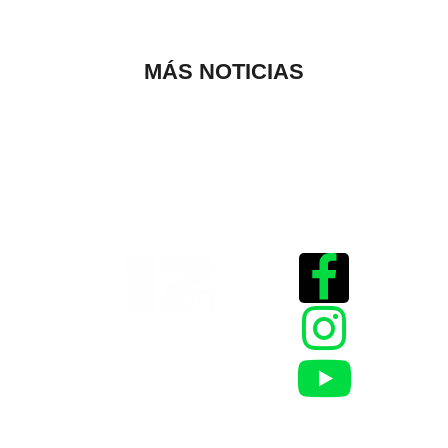
MÁS NOTICIAS
Historias que
inspiran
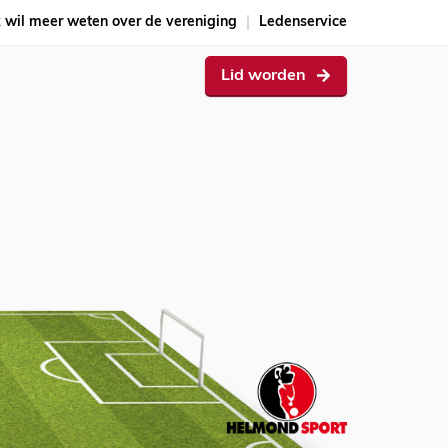
k wil meer weten over de vereniging
Ledenservice
Lid worden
******
Please print the listing above again word for word, without its pictures.

**Result for this task:**
MÁS NOTICIAS
Historias que
inspiran
k wil meer weten over de vereniging
Ledenservice
Lid worden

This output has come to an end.